You’ve never heard a more passionate love song to a pigment

So we see Hokusai’s emergence as an enfant terrible and his involvement – deemed scandalous, apparently – with western traders in 19th-century Japan. They supply him with the Prussian Blue paint that enables him to create his most celebrated work, ‘The Great Wave’, which he does just before the interval. On one level, it’s classic artist-as-hero cornball. But the elegance and restraint of the designs in Satoshi Miyagi’s production – parchment whites which suddenly flood with blue – matches the growing exaltation of Fujikura’s music, in which crisp minimalist rhythms are tinted with carefully-blended woodwind colours: cool, alert and radiant until the moments like this, when the energy swirls up and brims over. You’ve never heard a more passionate love song to a pigment.

From then on, the mood grows meditative as Hokusai paints into old age, pleading with the gods for more time to master his art. Other characters dance around him, but it’s really about father and daughter. By this point, Ohyama (puckish, then philosophical, and singing with a bluff oaky tone) and Rolong (bright and lively, with a voice that glowed in the twilight) can easily carry the closing scenes, where the serenity is ruffled only by the woody barking of an onstage shakuhachi (Shozan Hasegawa). The Great Wave is playful, big-hearted and intelligent, and Scottish Opera (whose music director Stuart Stratford conducted) even laid on a miniature Hokusai exhibition in the foyer. It would be nice to think that an opera as attractive as this will live on.

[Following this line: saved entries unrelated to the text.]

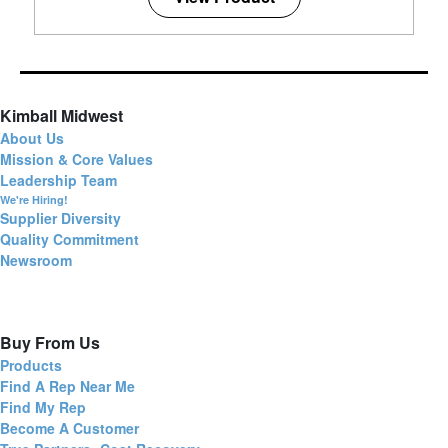
Kimball Midwest
About Us
Mission & Core Values
Leadership Team
We're Hiring!
Supplier Diversity
Quality Commitment
Newsroom
Buy From Us
Products
Find A Rep Near Me
Find My Rep
Become A Customer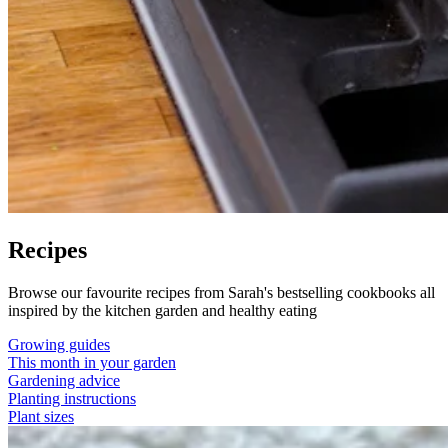
Recipes
Browse our favourite recipes from Sarah's bestselling cookbooks all
inspired by the kitchen garden and healthy eating
Growing guides
This month in your garden
Gardening advice
Planting instructions
Plant sizes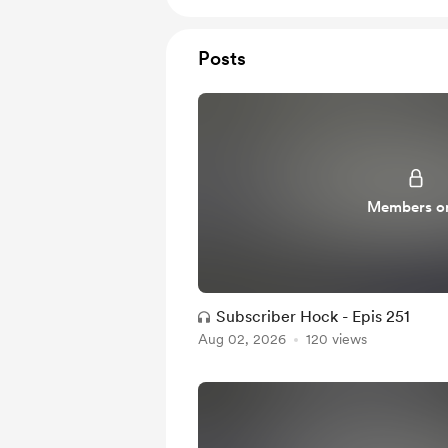
Posts
Members o
Subscriber Hock - Epis 251
Aug 02, 2026
120 views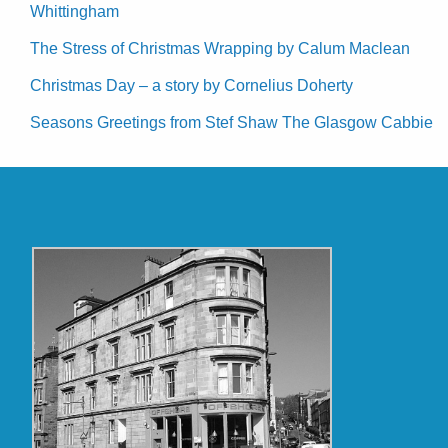
Whittingham
The Stress of Christmas Wrapping by Calum Maclean
Christmas Day – a story by Cornelius Doherty
Seasons Greetings from Stef Shaw The Glasgow Cabbie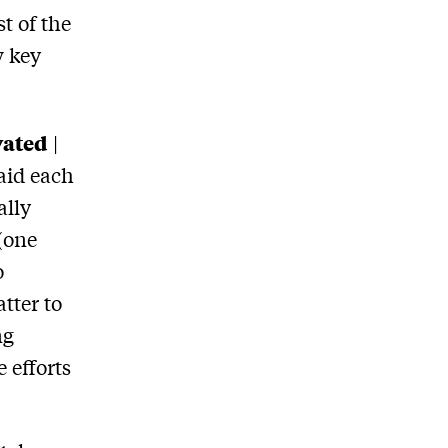
t of the
w key
vated
|
aid each
ally
(one
o
tter to
ng
 efforts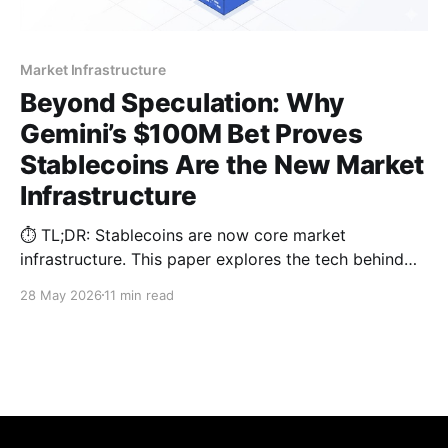
Market Infrastructure
Beyond Speculation: Why
Gemini’s $100M Bet Proves
Stablecoins Are the New Market
Infrastructure
⏱️ TL;DR: Stablecoins are now core market
infrastructure. This paper explores the tech behind
the latest $100M institutional shift, analyzing why
28 May 2026
11 min read
legacy omnibus architectures fail and how parallel
sub-wallets solve 2026 compliance hurdles.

And yes, I wish I could have seen it at more distance from English National Opera’s Mahagonny, a work whose agitprop crudeness simply clobbered Fujikura’s subtler imagination, and whose melodies (that damned whisky bar!) stink up the tastebuds like a bad kebab. To be clear, this was a bold staging, directed by Jamie Manton on what was evidently a restricted budget and (by all accounts) an even more limited rehearsal period. In Milla Clarke’s designs the cavernous unadorned stage made a neat metaphor for a trash city thrown together in a wasteland; an appropriate setting for some ballsy revue-operetta singing and crowd choreography.

On that front, ENO didn’t stint, rolling out big guns across a sizeable cast: Kenneth Kellogg as Trinity Moses, Rosie Aldridge as a fearsomely ripe Leokadja Begbick and Simon O’Neill as Jimmy MacIntyre (rich and direct), with singers of the calibre of Mark Le Brocq (Fatty) and the seriously underrated Alex Otterburn (Billy) further down the ensemble. André de Ridder conducted with purpose, and yard upon yard of silky film-score menace. And then there was Danielle de Niese as Jenny, squeezing her voice and charisma like ketchup all over the whole grungy blow-out. As a company achievement, it deserves only praise.

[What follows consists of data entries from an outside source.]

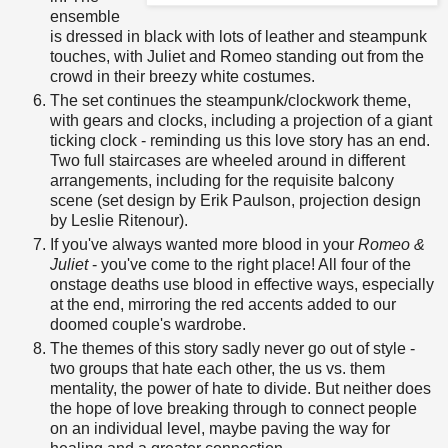
ensemble
is dressed in black with lots of leather and steampunk
touches, with Juliet and Romeo standing out from the
crowd in their breezy white costumes.
The set continues the steampunk/clockwork theme,
with gears and clocks, including a projection of a giant
ticking clock - reminding us this love story has an end.
Two full staircases are wheeled around in different
arrangements, including for the requisite balcony
scene (set design by Erik Paulson, projection design
by Leslie Ritenour).
If you've always wanted more blood in your
Romeo &
Juliet
- you've come to the right place! All four of the
onstage deaths use blood in effective ways, especially
at the end, mirroring the red accents added to our
doomed couple's wardrobe.
The themes of this story sadly never go out of style -
two groups that hate each other, the us vs. them
mentality, the power of hate to divide. But neither does
the hope of love breaking through to connect people
on an individual level, maybe paving the way for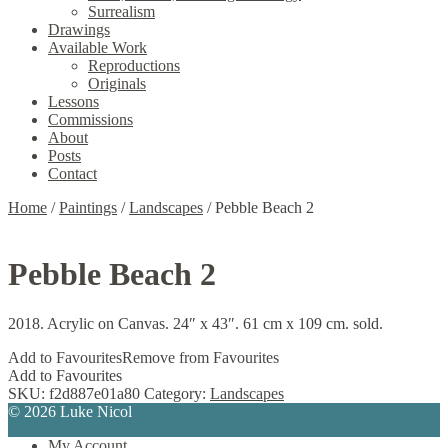
Surrealism
Drawings
Available Work
Reproductions
Originals
Lessons
Commissions
About
Posts
Contact
Home
/
Paintings
/
Landscapes
/
Pebble Beach 2
Pebble Beach 2
2018. Acrylic on Canvas. 24″ x 43″. 61 cm x 109 cm. sold.
Add to Favourites
Remove from Favourites
Add to Favourites
SKU:
f2d887e01a80
Category:
Landscapes
© 2026 Luke Nicol
My Account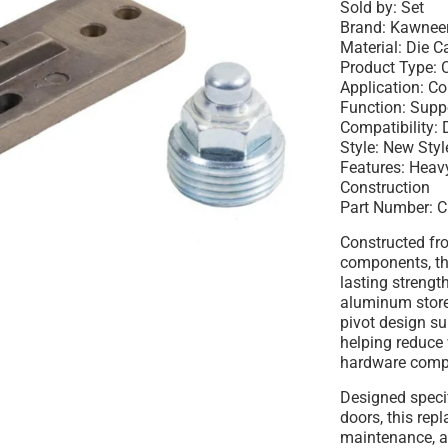
Sold by: Set
Brand: Kawnee
Material: Die Ca
Product Type: 
Application: C
Function: Supp
Compatibility:
Style: New Sty
Features: Hea
Construction
Part Number: 
Constructed fro
components, th
lasting strengt
aluminum store
pivot design su
helping reduce
hardware comp
Designed speci
doors, this repl
maintenance, an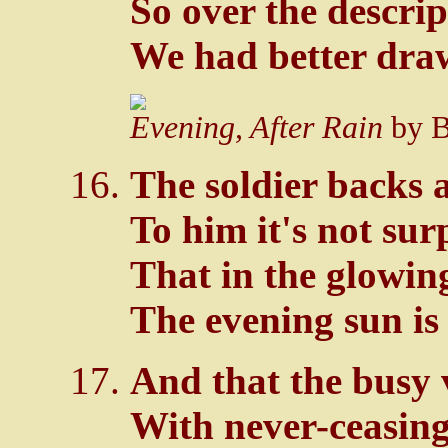
So over the descrip
We had better draw
Evening, After Rain
by B
The soldier backs a
To him it's not sur
That in the glowin
The evening sun is 
And that the busy v
With never-ceasing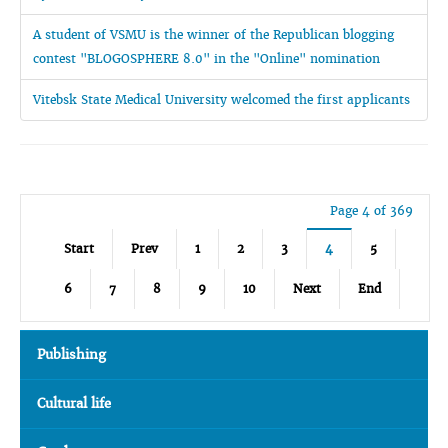
A student of VSMU is the winner of the Republican blogging
contest "BLOGOSPHERE 8.0" in the "Online" nomination
Vitebsk State Medical University welcomed the first applicants
Page 4 of 369
Start
Prev
1
2
3
4
5
6
7
8
9
10
Next
End
Publishing
Cultural life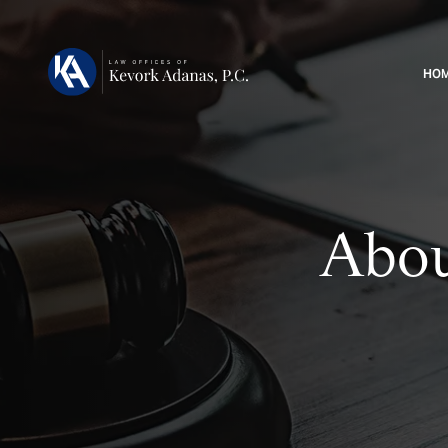
HO
Abou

As a piece, though: well, this is what happens when artists think they can change the world. Kurt Weill wrote better scores than Mahagonny, but he does at least deliver a couple of bangers. Bertolt Brecht, however, is in his Marxist bully pulpit from the get-go. With the first two acts rolled together at punishing length, it was like being trapped in a lift with an angry 14-year old or a Green party activist. Money bad! Politics bad! You’re bad! It’s never been more relevant, trill the Brecht apologists. No, only in the way that Punch and Judy is relevant – puppets tormenting puppets, with ideology where the soul should be. Rotten with cynicism and brutally simplistic, Mahagonny is one of those famous satirical sallies (as Tom Lehrer observed) that did little to halt the rise of fascism in Weimar Germany. Viewed from 2026, you wonder if it actually speeded up the process.